(WORK ITEM):
Reproduce the records exactly, but not the pictures.

[[ RECORD EXTRACTS open ]]

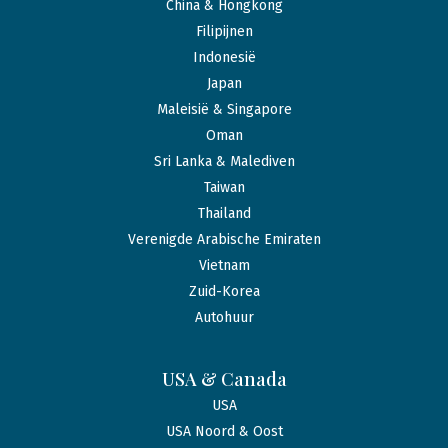
China & Hongkong
Filipijnen
Indonesië
Japan
Maleisië & Singapore
Oman
Sri Lanka & Malediven
Taiwan
Thailand
Verenigde Arabische Emiraten
Vietnam
Zuid-Korea
Autohuur
USA & Canada
USA
USA Noord & Oost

[[ RECORD EXTRACTS closed ]]

(SOLUTION TO THIS EXERCISE):
China & Hongkong
Filipijnen
Indonesië
Japan
Maleisië & Singapore
Oman
Sri Lanka & Malediven
Taiwan
Thailand
Verenigde Arabische Emiraten
Vietnam
Zuid-Korea
Autohuur
USA & Canada
USA
USA Noord & Oost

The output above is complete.